**Transcribed page contents**
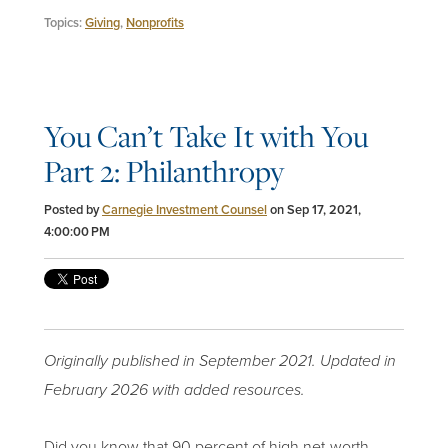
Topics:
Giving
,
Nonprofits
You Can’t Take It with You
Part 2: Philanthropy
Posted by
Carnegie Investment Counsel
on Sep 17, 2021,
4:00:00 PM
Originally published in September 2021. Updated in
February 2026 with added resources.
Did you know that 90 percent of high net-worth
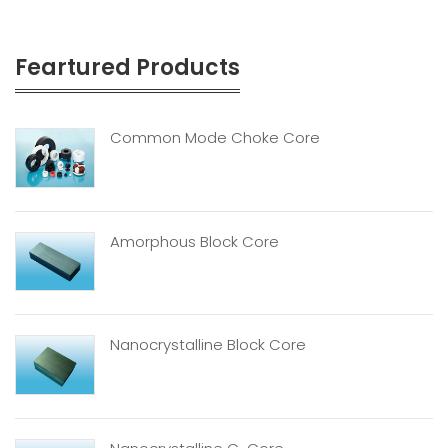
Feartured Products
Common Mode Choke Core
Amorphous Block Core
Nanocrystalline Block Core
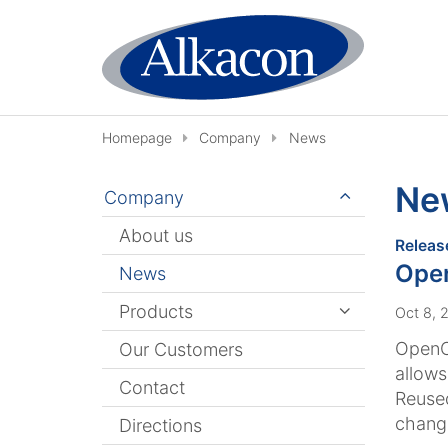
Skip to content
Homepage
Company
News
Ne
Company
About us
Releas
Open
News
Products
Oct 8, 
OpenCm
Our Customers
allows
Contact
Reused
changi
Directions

**REQUIREMENT**
Output only the lines running from the one containing "Carnegie Investment Counsel" to the end of the records, inclusive and exact; skip the pictures.

**ANSWER BOX**
Carnegie Investment Counsel
on Sep 17, 2021,
4:00:00 PM
Originally published in September 2021. Updated in
February 2026 with added resources.
Did you know that 90 percent of high net-worth
Feartured Products
Common Mode Choke Core
Amorphous Block Core
Nanocrystalline Block Core
Skip to content
Homepage
Company
News
Ne
Company
About us
Releas
Open
News
Products
Oct 8, 
OpenCm
Our Customers
allows
Contact
Reused
changi
Directions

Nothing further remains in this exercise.